6.033 2011 Lecture 3: Client/server, RPC

Modularity
  how to impose order on complex programs?
  break into modules
  [big system blob => components, interactions]
  goal: decouple, narrow set of interactions

Tools for Modularity
  programmers need help!
  most basic example: procedure call
    F() { x = 1; y = G(2); ... }
    G(a) { b = a + 1; return b }
  helps control complexity:
    clear what interaction between F and G is (G's arguments and return value)
    F and G don't depend on each other's internals

Does procedure call *enforce* modularity?
What actually happens when F calls G?
  remember 6.004: they communicate via a stack in memory
  STACK
  -----
  1      (x: F stores its variables in memory, often on stack)
  2      (a: F puts argument to G on stack)
  ret PC <-- SP points here after call
  3

F and G share memory, registers, and CPU time
  So they need to cooperate, avoid wrecking shared environment

Call Contract
  F sets SP sensibly for G
  G doesn't modify F's variables in memory
  G returns (no infinite loop)
  G doesn't wedge environment (use up all heap mem, crash, &c)

Do languages enforce the call contract?
  C, C++: no (F and G can easily violate contract)
  Java: somewhat (prevents wild memory writes, allows memory exhaustion)
        has a history of enforcement bugs in its very complex runtime

Enforced Modularity via Client/Server
  can we avoid sharing memory, CPU, resources altogether?
  yes:: put F and G on separate machines
  interact only w/ msgs
  [diagram: two boxes with a wire]
  Examples: web, AFS, X windows (next week)

Code
  Client:
    put args in msg (e.g.

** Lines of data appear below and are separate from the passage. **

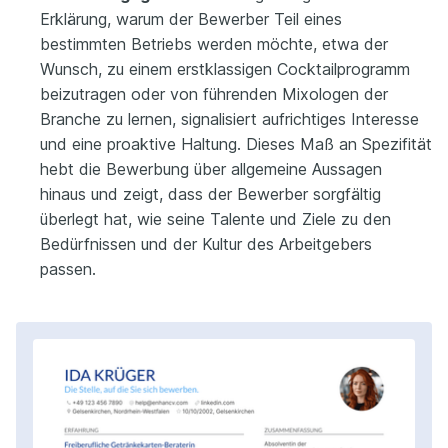
Erklärung, warum der Bewerber Teil eines
bestimmten Betriebs werden möchte, etwa der
Wunsch, zu einem erstklassigen Cocktailprogramm
beizutragen oder von führenden Mixologen der
Branche zu lernen, signalisiert aufrichtiges Interesse
und eine proaktive Haltung. Dieses Maß an Spezifität
hebt die Bewerbung über allgemeine Aussagen
hinaus und zeigt, dass der Bewerber sorgfältig
überlegt hat, wie seine Talente und Ziele zu den
Bedürfnissen und der Kultur des Arbeitgebers
passen.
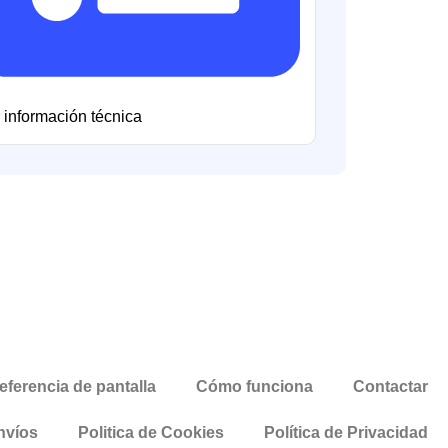
 información técnica
eferencia de pantalla
Cómo funciona
Contactar
nvíos
Politica de Cookies
Política de Privacidad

URL)
    send msg
    wait for reply
    read result from reply
  Server:
    wait for req msg
    get args
    compute...
    put result in reply msg (e.g. content of index.html) send reply
    goto start

C/S Enforces Modularity
  1. protects memory content
  2. separates resources (heap allocator, CPU, disk, &c)
  3. no fate sharing (crashes and wedges don't propagate)
  4. forces a narrow spec (just msg content)
  c/s enforces most of call contract
    bugs can still propagate via messages
    but that's a fairly restricted channel
    easier to examine than all of memory
  spec still programmer's problem: ensure server returns the right answer

Other uses of C/S
  allows many computers to share same data: AFS shares, wikipedia
  allows remote access: two bank computers transferring funds
  allows trusted third party: EBay provides controlled sharing of auction state

simplifying C/S with RPC
  c/s involves a lot of nasty error-prone msg formatting &c
  why not hide details behind real procedure interface?

Example:
  imagine this is your original single-program ebay implementation:
  ui():
    print bid("123", 10.00);
  bid(i, a):
    ...
    return winning;
  you want to split at bid() w/o re-writing this code
  idea: transparent stubs

   client            srvr
    stub             stub      

UI->pack............unpack->BID
     |                 
    wait             
     |                 
  <-unpack...........pack<-    

Client stub
  procedure that *looks* like bid() but sends msg
  so there are *two* bid() procedures!
  bid(i, a):
    i,a -> msg
    send msg
    wait for reply
    w <- reply msg
    return w
  now *original* ui() is using a server!

Server stub
  want to use original bid() code on server
  wrap it in a "dispatch" loop:
  dispatch():
    while True:
      read msg
      i, a <- msg
      w = bid(i, a)
      msg <- w
      send msg

pack / unpack
  also called marshalling
  packing must put data in msg
    wire sends stream of bits, so msg must be sequence of bits/bytes
    whereas some data is structured, e.g. strings
    different machines have different native representations
  typical request message format:
    proc# id 3 '1' '2' '3' 10.00???
  some data types are hard to marshal
    follow pointers? may be a lot of data, cycles
    objects w/ methods and private state? (Java RMI deals well, but complex)
  reply message:
    id 1

Automatic stub generation
  tool to look at procedure declarations: run it on bid()
  generate stub procedures, w/ pack/unpack code
  saves programming, avoids mistakes

RPC has been very successful
  provides benefits of C/S (modularity, sharing, &c)
  with familiar procedure interface
  hides messy message formatting

RPC != PC  --  failures!
  despite syntactic similarity
  example: amazon web, warehouse back-end
  [time-lines]
  RPC 1: stock(isbn) -> count
    what if network loses/corrupts request?
    loses reply?
    warehouse crashes?
    stub can hide these failures by periodic resend
      wrap loop around stub
    resend leads to duplicates -- is that OK for stock()?
    don't want to wait forever, so stock() can return new error: "no response"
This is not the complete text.